Sir

When the Pseudomonas aeruginosa genome project began in 1997, one question facing us was how best to annotate gene descriptions and other information. We decided to take a community approach, in an attempt to improve the quality of annotation and to use the resources of all those researchers working with this versatile pathogenic bacterium.

Our results support aspects of ‘open annotation’ approaches for the human genome, as described in Correspondence1 and News2. However, our experience has suggested that certain precautions must be taken.

For the community project, termed PseudoCAP3, we recruited volunteers from the Pseudomonas research community, and later others, to submit annotations of genes or gene families with which they were familiar, through the direction of a single project moderator. Unlike the annotation jamboree for the Drosophila genome project4, all communications with, and submissions by, the volunteer participants were made exclusively through the Internet4.

The PseudoCAP annotations were overlaid on a genome viewer console developed by PathoGenesis, containing layers of other automatically generated analyses and literature reference information.

This resource, coupled with a critical, conservative annotation approach, was used to generate the final genome annotations, which were also classified according to whether they were based on (1) functional studies in P. aeruginosa ; (2) high homology to functionally studied genes in other organisms; (3) low homology to functionally studied genes; or (4) homology to hypothetical genes (see the accompanying paper in this issue5).

We were pleasantly surprised at the enthusiasm for PseudoCAP — 61 participants made 1,741 submissions. Most of the later participants did not work on Pseudomonas but were researchers who wanted to examine genes of particular function. Judging from this response, an adequate number of annotators could probably be recruited for other community annotation projects.

Given the experimental nature of our approach, we allowed participants to submit whatever information they wished; as a result, variation in the quality of annotations led to numerous inconsistencies. Therefore, review of all annotations by a core group was essential. For the future, we recommend that community participants should be required to clearly define their annotation methods and criteria for using any particular functional description, and adopt a consistent, searchable format. Otherwise inconsistencies will not be easily detected, and useful information (for example, retrieval of all annotations based on a certain type of functional study) will not be readily available.

Final annotations for the genome project were based almost exclusively on functional studies of the gene in question, or on close homology of the encoded protein to functionally studied proteins.
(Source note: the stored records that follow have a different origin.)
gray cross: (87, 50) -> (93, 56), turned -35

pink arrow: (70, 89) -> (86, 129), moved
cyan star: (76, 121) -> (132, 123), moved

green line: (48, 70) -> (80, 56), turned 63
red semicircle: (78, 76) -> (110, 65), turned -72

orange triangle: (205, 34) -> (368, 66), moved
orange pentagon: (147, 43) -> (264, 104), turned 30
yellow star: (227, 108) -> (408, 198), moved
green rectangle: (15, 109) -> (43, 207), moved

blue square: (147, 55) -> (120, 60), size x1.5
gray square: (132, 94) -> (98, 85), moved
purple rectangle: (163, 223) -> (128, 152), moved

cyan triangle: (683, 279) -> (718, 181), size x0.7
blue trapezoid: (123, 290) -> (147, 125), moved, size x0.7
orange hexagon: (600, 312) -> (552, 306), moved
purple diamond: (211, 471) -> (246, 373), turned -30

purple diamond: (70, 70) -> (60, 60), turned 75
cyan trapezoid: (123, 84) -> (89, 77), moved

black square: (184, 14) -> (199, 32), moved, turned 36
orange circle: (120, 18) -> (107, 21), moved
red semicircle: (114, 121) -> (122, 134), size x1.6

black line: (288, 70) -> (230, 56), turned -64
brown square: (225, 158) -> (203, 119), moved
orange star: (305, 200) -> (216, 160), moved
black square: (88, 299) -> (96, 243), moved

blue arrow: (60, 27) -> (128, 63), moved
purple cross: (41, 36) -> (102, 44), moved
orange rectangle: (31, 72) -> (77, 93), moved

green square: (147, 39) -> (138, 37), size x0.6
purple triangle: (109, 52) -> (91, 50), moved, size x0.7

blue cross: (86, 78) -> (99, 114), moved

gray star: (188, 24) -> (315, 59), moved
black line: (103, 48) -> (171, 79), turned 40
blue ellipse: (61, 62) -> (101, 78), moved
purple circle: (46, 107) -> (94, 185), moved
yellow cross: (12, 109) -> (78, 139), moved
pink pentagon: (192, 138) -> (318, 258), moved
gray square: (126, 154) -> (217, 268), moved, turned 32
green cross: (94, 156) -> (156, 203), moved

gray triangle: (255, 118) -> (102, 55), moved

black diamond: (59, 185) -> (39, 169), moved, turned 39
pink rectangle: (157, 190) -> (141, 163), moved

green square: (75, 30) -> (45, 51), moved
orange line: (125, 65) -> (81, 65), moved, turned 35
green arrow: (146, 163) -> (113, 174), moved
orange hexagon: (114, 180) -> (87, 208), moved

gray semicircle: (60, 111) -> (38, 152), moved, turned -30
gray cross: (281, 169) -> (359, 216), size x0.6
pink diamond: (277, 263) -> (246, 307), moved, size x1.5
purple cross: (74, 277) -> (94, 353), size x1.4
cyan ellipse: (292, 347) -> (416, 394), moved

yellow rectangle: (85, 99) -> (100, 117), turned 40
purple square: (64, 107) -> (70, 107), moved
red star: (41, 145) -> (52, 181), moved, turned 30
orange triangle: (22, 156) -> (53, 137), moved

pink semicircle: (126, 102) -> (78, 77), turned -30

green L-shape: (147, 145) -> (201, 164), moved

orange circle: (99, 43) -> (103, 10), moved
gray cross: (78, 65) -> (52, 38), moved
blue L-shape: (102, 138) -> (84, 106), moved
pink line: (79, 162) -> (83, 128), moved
This method involved significant manual intervention, which could be automated if a sequence database based only on functional studies is created. SwissProt and the National Center for Biotechnology Information's RefSeq are beginning to develop in part along these lines.

In the meantime, we recommend that genome projects consider a community-aided annotation approach, coupled with critical, conservative annotation by a core group of project annotators. If such community involvement occurs through the Internet in a formal, well publicized setting, annotations can continue to be updated and corrected after a genome sequence is published.